• Rendered page images
--- START ---

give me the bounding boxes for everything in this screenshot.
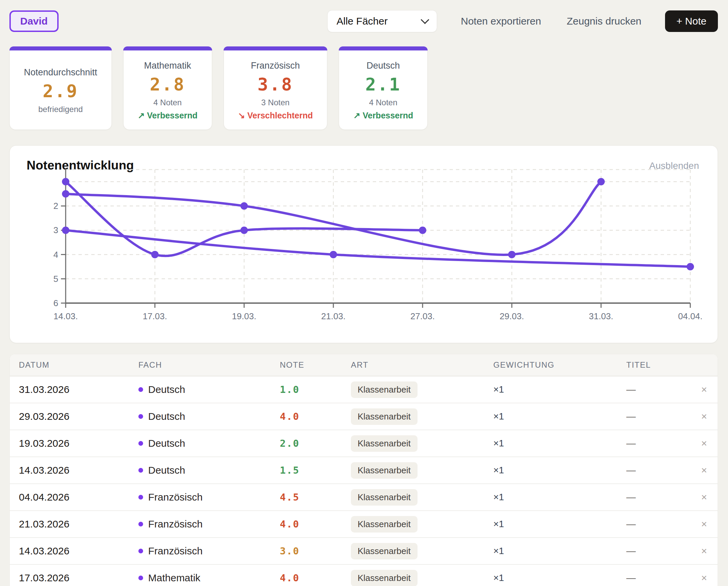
grade-weight: ×1: [493, 438, 626, 449]
delete-grade-button[interactable]: ×: [694, 384, 714, 395]
card-subtext: 3 Noten: [261, 98, 290, 107]
grade-subject: Mathematik: [139, 572, 280, 584]
card-subtext: 4 Noten: [154, 98, 182, 107]
grade-subject: Deutsch: [139, 411, 280, 422]
data-point-französisch: [330, 251, 337, 258]
grade-weight: ×1: [493, 572, 626, 583]
delete-grade-button[interactable]: ×: [694, 464, 714, 476]
grade-date: 04.04.2026: [19, 491, 139, 503]
card-value: 2.8: [150, 74, 185, 95]
subject-dot-icon: [139, 522, 143, 527]
grade-type-cell: Klassenarbeit: [351, 381, 493, 398]
card-subtext: 4 Noten: [369, 98, 397, 107]
subject-filter-select[interactable]: Alle Fächer: [327, 10, 437, 32]
delete-grade-button[interactable]: ×: [694, 438, 714, 449]
print-report-button[interactable]: Zeugnis drucken: [565, 15, 644, 27]
grade-type-cell: Klassenarbeit: [351, 489, 493, 506]
subject-filter-value: Alle Fächer: [336, 16, 387, 27]
grade-type-badge: Klassenarbeit: [351, 489, 418, 506]
y-tick-label: 2: [53, 201, 58, 211]
x-tick-label: 31.03.: [589, 311, 613, 321]
grade-title: —: [626, 545, 694, 556]
table-row: 29.03.2026 Deutsch 4.0 Klassenarbeit ×1 …: [10, 403, 718, 430]
export-grades-button[interactable]: Noten exportieren: [459, 15, 543, 27]
grade-weight: ×1: [493, 545, 626, 556]
grade-title: —: [626, 572, 694, 583]
card-value: 2.1: [365, 74, 401, 95]
grade-type-cell: Klassenarbeit: [351, 462, 493, 479]
data-point-deutsch: [508, 251, 516, 258]
grade-date: 31.03.2026: [19, 384, 139, 395]
table-row: 04.04.2026 Französisch 4.5 Klassenarbeit…: [10, 484, 718, 511]
delete-grade-button[interactable]: ×: [694, 411, 714, 422]
data-point-deutsch: [241, 202, 248, 210]
col-header-titel: TITEL: [626, 360, 694, 370]
grade-type-badge: Klassenarbeit: [351, 381, 418, 398]
grade-date: 19.03.2026: [19, 438, 139, 449]
grade-value: 2.0: [280, 438, 351, 449]
table-row: 17.03.2026 Mathematik 4.0 Klassenarbeit …: [10, 565, 718, 586]
card-value: 3.8: [258, 74, 293, 95]
subject-name: Deutsch: [148, 384, 185, 395]
card-label: Notendurchschnitt: [24, 67, 97, 78]
grades-table: DATUM FACH NOTE ART GEWICHTUNG TITEL 31.…: [9, 354, 718, 586]
delete-grade-button[interactable]: ×: [694, 545, 714, 557]
x-tick-label: 14.03.: [53, 311, 78, 321]
data-point-französisch: [62, 227, 69, 234]
grade-type-badge: Klassenarbeit: [351, 570, 418, 586]
col-header-fach: FACH: [139, 360, 280, 370]
grade-weight: ×1: [493, 465, 626, 476]
data-point-mathematik: [62, 178, 69, 185]
grades-app: David Alle Fächer Noten exportieren Zeug…: [0, 0, 728, 586]
top-actions: Alle Fächer Noten exportieren Zeugnis dr…: [327, 10, 718, 32]
grade-date: 29.03.2026: [19, 411, 139, 422]
grade-value: 1.5: [280, 464, 351, 476]
add-note-button[interactable]: + Note: [665, 10, 718, 32]
grade-value: 4.0: [280, 518, 351, 530]
y-tick-label: 5: [53, 274, 58, 284]
card-average: Notendurchschnitt 2.9 befriedigend: [9, 47, 112, 130]
grade-value: 1.0: [280, 384, 351, 395]
subject-name: Deutsch: [148, 464, 185, 476]
grade-subject: Französisch: [139, 545, 280, 557]
grade-subject: Deutsch: [139, 438, 280, 449]
card-mathematik: Mathematik 2.8 4 Noten ↗ Verbessernd: [123, 47, 212, 130]
delete-grade-button[interactable]: ×: [694, 491, 714, 503]
col-header-gewichtung: GEWICHTUNG: [493, 360, 626, 370]
grade-value: 3.0: [280, 545, 351, 557]
table-row: 31.03.2026 Deutsch 1.0 Klassenarbeit ×1 …: [10, 376, 718, 403]
data-point-mathematik: [419, 227, 426, 234]
series-line-deutsch: [66, 182, 601, 255]
grade-subject: Deutsch: [139, 384, 280, 395]
x-tick-label: 04.04.: [678, 311, 702, 321]
subject-dot-icon: [139, 495, 143, 500]
data-point-deutsch: [597, 178, 605, 185]
grade-weight: ×1: [493, 492, 626, 503]
grade-type-cell: Klassenarbeit: [351, 516, 493, 533]
grade-type-badge: Klassenarbeit: [351, 408, 418, 425]
trend-down-label: ↘ Verschlechternd: [238, 111, 313, 121]
subject-name: Französisch: [148, 491, 203, 503]
grade-date: 21.03.2026: [19, 518, 139, 530]
grade-weight: ×1: [493, 519, 626, 530]
delete-grade-button[interactable]: ×: [694, 518, 714, 530]
subject-dot-icon: [139, 468, 143, 473]
series-line-französisch: [66, 230, 690, 266]
x-tick-label: 19.03.: [232, 311, 256, 321]
subject-name: Deutsch: [148, 411, 185, 422]
table-row: 14.03.2026 Französisch 3.0 Klassenarbeit…: [10, 538, 718, 565]
student-tab-david[interactable]: David: [9, 10, 58, 32]
delete-grade-button[interactable]: ×: [694, 572, 714, 584]
grade-date: 14.03.2026: [19, 545, 139, 557]
trend-up-label: ↗ Verbessernd: [138, 111, 198, 121]
x-tick-label: 17.03.: [143, 311, 167, 321]
data-point-französisch: [686, 263, 694, 270]
top-bar: David Alle Fächer Noten exportieren Zeug…: [0, 0, 728, 32]
data-point-mathematik: [241, 227, 248, 234]
y-tick-label: 3: [53, 225, 58, 235]
grade-weight: ×1: [493, 411, 626, 422]
grade-trend-line-chart: 2345614.03.17.03.19.03.21.03.27.03.29.03…: [10, 146, 718, 343]
table-row: 19.03.2026 Deutsch 2.0 Klassenarbeit ×1 …: [10, 430, 718, 457]
grade-title: —: [626, 492, 694, 503]
grade-subject: Französisch: [139, 518, 280, 530]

--- END ---

• Exercise objective
Of the records above, copy each line that includes "TITEL".

• Exercise answer
col-header-titel: TITEL: [626, 360, 694, 370]
grades-table: DATUM FACH NOTE ART GEWICHTUNG TITEL 31.…: [9, 354, 718, 586]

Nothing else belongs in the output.